# Knock your sox off vanilla



## Tabitha (May 21, 2007)

Can anyone recommend one? In my  nearly 6 years of making/selling bath & body I have NEVER found a knock your socks off, stand alone vanilla that I love. I need a hard core, STRONG vanilla... is that too much to ask for?

I used Vanilla Lace from Bubbles & Lights waaaaaaaaaay back when, but they discoed it, then went out of buisness. I then switched to Vanilla Bean Noel from Jade Green Bean but then she folded. 

Whine & moan, whine & moan!


----------



## apple (Jun 23, 2007)

I hate the smell of vanilla, so the only ones I ever use are more subtle and I mix them with other fragrances.


----------



## CPSoaper (Jun 24, 2007)

BCN bought BNL's oil shortly after BNL closed up. BCN has been carrying them.  You can still get the Vanilla Lace

http://www.candlesupply.com/ABCscents.html

Other vanillas I have tried that were not bad (I'm not overly crazy about vanilla to begin with) are:

Oregon Trails' Vaniglia del Madagascar *type*
http://www.oregontrailsoaps.com/fragranceTZ.html

Vanilla Bean Noel from Lather Works
http://www.latherworks.com/fragrances.html

Vanilla Smoothie from ICS
http://candlesupplys.us/index.asp?PageA ... 204&Page=2


----------



## tangled_panda (Jun 25, 2007)

Here is the link to the Vanilla Lace:

http://secure.candlesupply.com/catalog_ ... wProduct=0


----------



## Bliss (Jun 26, 2007)

apple said:
			
		

> I hate the smell of vanilla, so the only ones I ever use are more subtle and I mix them with other fragrances.

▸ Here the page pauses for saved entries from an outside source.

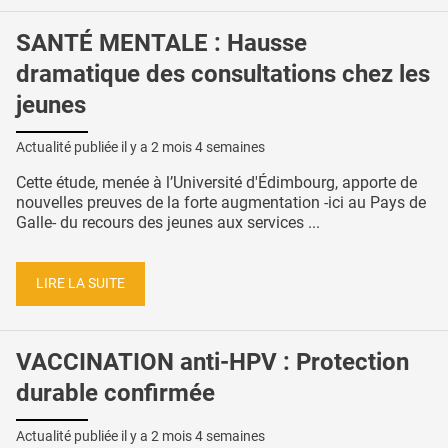
SANTÉ MENTALE : Hausse
dramatique des consultations chez les
jeunes
Actualité publiée il y a
2 mois 4 semaines
Cette étude, menée à l’Université d'Édimbourg, apporte de
nouvelles preuves de la forte augmentation -ici au Pays de
Galle- du recours des jeunes aux services ...
LIRE LA SUITE
VACCINATION anti-HPV : Protection
durable confirmée
Actualité publiée il y a
2 mois 4 semaines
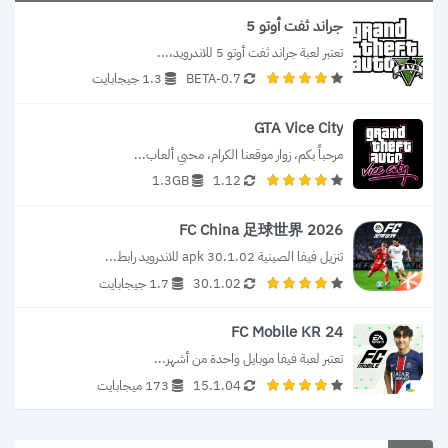
جراند ثفت أوتو 5
تعتبر لعبة جراند ثفت أوتو 5 للاندرويد،...
0.7-BETA
1.3 جيجابايت
GTA Vice City
مرحباً بكم، زوار موقعنا الكرام، محبي ألعاب...
1.3GB
1.12
FC China 足球世界 2026
تنزيل فيفا الصينية 30.1.02 apk للاندرويد رابط...
30.1.02
1.7 جيجابايت
FC Mobile KR 24
تعتبر لعبة فيفا موبايل واحدة من أشهر...
15.1.04
173 ميجابايت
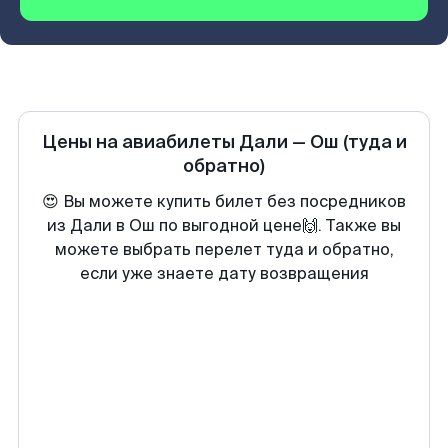
Цены на авиабилеты
Дали
—
Ош
(туда и
обратно)
😍 Вы можете купить билет без посредников
из Дали в Ош по выгодной цене🙌. Также вы
можете выбрать перелет туда и обратно,
если уже знаете дату возвращения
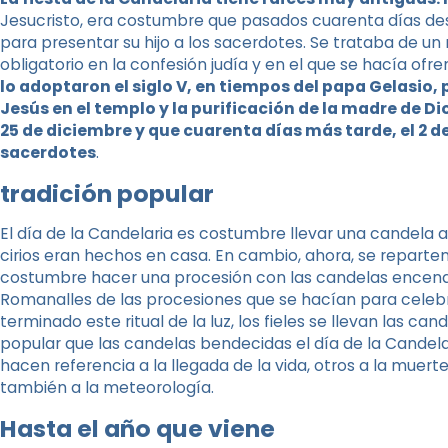
Jesucristo, era costumbre que pasados ​​cuarenta días de
para presentar su hijo a los sacerdotes. Se trataba de un ri
obligatorio en la confesión judía y en el que se hacía of
lo adoptaron el siglo V, en tiempos del papa Gelasio
Jesús en el templo y la purificación de la madre de D
25 de diciembre y que cuarenta días más tarde, el 2 de
sacerdotes
.
tradición popular
El día de la Candelaria es costumbre llevar una candela
cirios eran hechos en casa. En cambio, ahora, se reparten
costumbre hacer una procesión con las candelas encend
Romanalles de las procesiones que se hacían para celeb
terminado este ritual de la luz, los fieles se llevan las ca
popular que las candelas bendecidas el día de la Candela
hacen referencia a la llegada de la vida, otros a la muerte
también a la meteorología.
Hasta el año que viene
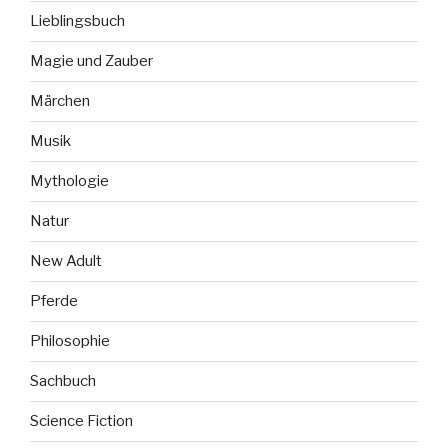
Lieblingsbuch
Magie und Zauber
Märchen
Musik
Mythologie
Natur
New Adult
Pferde
Philosophie
Sachbuch
Science Fiction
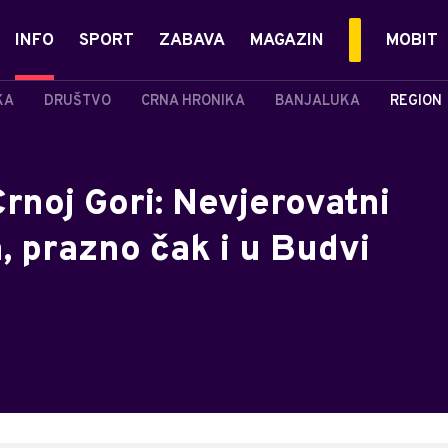
INFO
SPORT
ZABAVA
MAGAZIN
MOBIT
KA
DRUŠTVO
CRNA HRONIKA
BANJALUKA
REGION
rnoj Gori: Nevjerovatni
, prazno čak i u Budvi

Same here, but i do have a few vanilla blends i really enjoy:

coconut vanilla
vanilla mint
raspberry vanilla


----------



## Tabitha (Jun 27, 2007)

WSP has a real nice vanilla bean noel. I bought some & it does well in lotions, scrubs & such. I will see how the scent holds up in product over time. That will be the true test.


----------



## Tabitha (Jun 27, 2007)

I forgot BCN now carries BNL scents, dang & I just placed an order this week...


----------



## dragonfly princess (Jun 29, 2007)

ORDER AGAIN!!!!!  I am a bad influence  :twisted:


----------



## Tabitha (Jun 29, 2007)

LOL, I am sure I will soon...


----------



## Guest (Jul 19, 2007)

Have you tried Sweet Cakes, or Scent Works.. perhaps Brambleberry?


----------